Режиссер Никита Михалков, министр культуры Владимир Мединский и еще десяток публичных деятелей придумали, как заставить российскую молодежь Родину любить. От имени Российского военно-исторического общества они предложили учредить патриотическое радио, патриотическое телевидение и даже патриотический интернет. Тема переросла первоисточник: после объявления о «контрнаступлении» в борьбе за «умы российской молодежи» интернет взорвался фантазиями об инфраструктуре патриотической пропаганды.
Товар, спрос на который растет по мере роста цены на него, называется товаром Гиффена. Как учит нас экономическая теория, он должен быть низкого качества, не иметь хороших заменителей и оказаться в топе розничных продаж во время кризиса. В России такими товарами считаются картофель, водка, хлеб и гречка.
Культура — тоже товар. Со своей, конечно, спецификой, но товар. Его потребляют. Точно так же, как и любой другой. Снимают упаковку, кладут на стол, достают ножи и вилки. Никаких исключений. Концерт барочной музыки, сборник стихов современного поэта, художественная выставка, посещение ресторана высокой кухни стоят в одном ряду с покупкой бензина, оплаты счета за электроэнергию, билетом на поездку в метро.
Вопрос: что из мира культуры является аналогом товаров Гиффена? Спрос на какой жанр будет расти в геометрической прогрессии во время кризиса, невзирая на стремительное удорожание и качество?
Может быть, это наша великая классика? Толстой, Лермонтов, Пушкин? Или знаменитый русский авангард? Кандинский, Малевич, Татлин?
Практика показывает, что нет.
Спрос на классику падает вместе со спросом на недвижимость, на предметы роскоши, авиабилеты и дорогие автомобили европейского производства. К сожалению, уволенный работник не ложится на диван с удовольствием читать повести Белкина, не идет бесплатно в местный краеведческий музей смотреть бивень мамонта и любоваться берестяными грамотами. Без средств к существованию он становится до тупости нечувствителен к изящному. С утра до ночи его ум занят тяжелыми мыслями о том, где бы ему раздобыть хлеб насущный для себя и своих близких. Какое уж тут парение духа? Лишь бы дети не ныли, лишь бы супруга навсегда не уехала к маме.
Но есть один сюжет, который и в условиях российского кризиса, бессмысленного и рукотворного, ежедневно прибавляет в цене и пользуется сумасшедшим спросом.
Сюжет называется «патриотизм». Чрезвычайно неразборчивая сущность в плане выразительных средств. Для воплощения подходит и гранит, и кинокамера с монтажным столом, и литература, и цирковое представление, и греко-римская борьба в грязи.

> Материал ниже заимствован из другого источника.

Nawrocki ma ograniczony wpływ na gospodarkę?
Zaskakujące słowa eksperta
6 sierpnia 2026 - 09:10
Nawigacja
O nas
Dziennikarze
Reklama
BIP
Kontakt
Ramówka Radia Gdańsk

Суть его в том, что это обязательно про конфликт.
Мирный патриотизм немыслим. Нельзя просто так любоваться неброскими красотами средней полосы России. Обязательно нужно при этом кого-нибудь люто ненавидеть и желать ему мучительной смерти. Российский патриот, глядя на березу, с одной стороны, беззаветно, по-есенински, в нее влюблен, с другой – злорадно представляет, как вздернет на ней изменника родины.

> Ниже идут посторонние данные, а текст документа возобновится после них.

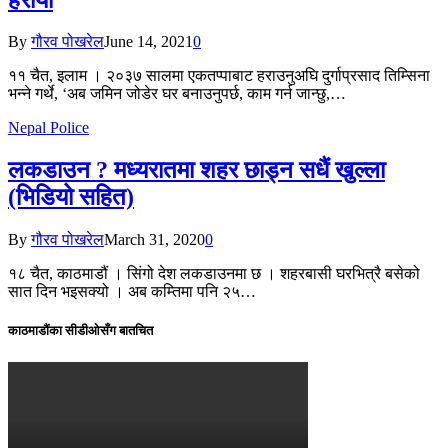
By
गौरव पोखरेल
June 14, 2021
0
११ चैत, इलाम । २०३७ सालमा एकतप्पाबाट हराउनुअघि दुर्गाप्रसाद तिम्सिना
भन्ने गर्थे, ‘अब जमिन जोडेर घर बनाउनुपर्छ, काम गर्न जान्छु,…
Nepal Police
लकडाउन ? मध्यरातमा शहर छाड्न सधैं खुल्ला
(भिडियो सहित)
By
गौरव पोखरेल
March 31, 2020
0
१८ चैत, काठमाडौं । सिंगो देश लकडाउनमा छ । शहरबासी घरभित्रै बसेको
सात दिन भइसक्यो । अब कम्तिमा पनि २५…
काठमाडौंका सीडीओसँग बातचित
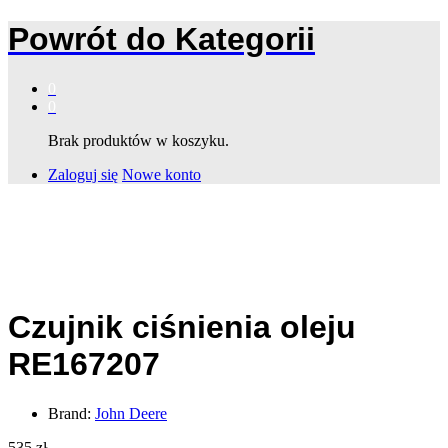
Powrót do
Kategorii
0
0
Brak produktów w koszyku.
Zaloguj się
Nowe konto
Czujnik ciśnienia oleju
RE167207
Brand:
John Deere
535
zł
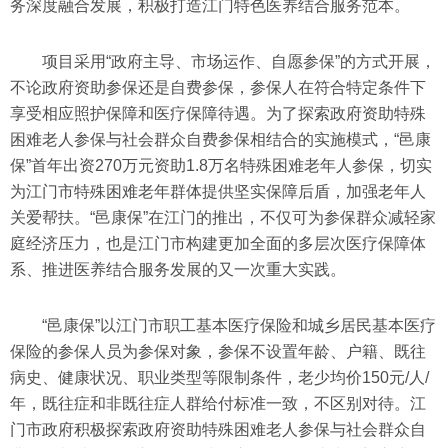
务深度融合发展，积极打造江门特色医养结合服务范本。
项目采用“政府主导、市场运作、自愿参保”的方式开展，
不论政府资助参保还是自费参保，参保人在符合特定条件下
享受相应照护保障和医疗保障待遇。为了探索政府资助特殊
困难老人参保与社会群众自费参保相结合的实施模式，“邑康
保”首年出资270万元资助1.8万名特殊困难老年人参保，切实
为江门市特殊困难老年群体提供坚实保障后盾，加强老年人
关爱帮扶。“邑康保”在江门的推出，不仅可为参保群众减轻家
庭经济压力，也是江门市构建更加全面的多层次医疗保障体
系、推进医养结合服务发展的又一次重大实践。
“邑康保”以江门市职工基本医疗保险和城乡居民基本医疗
保险的参保人员为参保对象，参保不设置年龄、户籍、既往
病史、健康状况、职业类型等限制条件，老少均价150元/人/
年，既往症和非既往症人群给付标准一致，不区别对待。江
门市政府积极探索政府资助特殊困难老人参保与社会群众自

Антропологическая загадка такого вот топорного и висельного патриотизма в том, что он легко захватывает воображение, действуя на угнетенное безнадегой сознание и способен канализировать в пустоту самое бешеное социальное недовольство. Вменяемые вроде бы люди, углубившись в тему, начинают бредить, словно перебравшие, на тему выдуманных противостояний и совсем забывают, что на них надето и чем они сегодня завтракали. Во времена всеобщего безденежья и депрессии публика сама, спасая себя, прибегает как к спасительному средству, как к целебному бальзаму от душевных ран к рассказам о белых-белых против черных-черных.
За чей же счет будут писаться эти рассказы и вообще выстраиваться громадная инфраструктура патриотической пропаганды? «Если надо, если потребуется, будем просить деньги, будем просить деньги (…) либо у государства, либо у тех людей, которые могут дать эти деньги», — сказал научный директор Российского военно-исторического общества Михаил Мягков в эфире «Эха Москвы».
Перед нами, возможно, самая амбициозная заявка на государственное финансирование в сфере культуры за последние двадцать пять лет.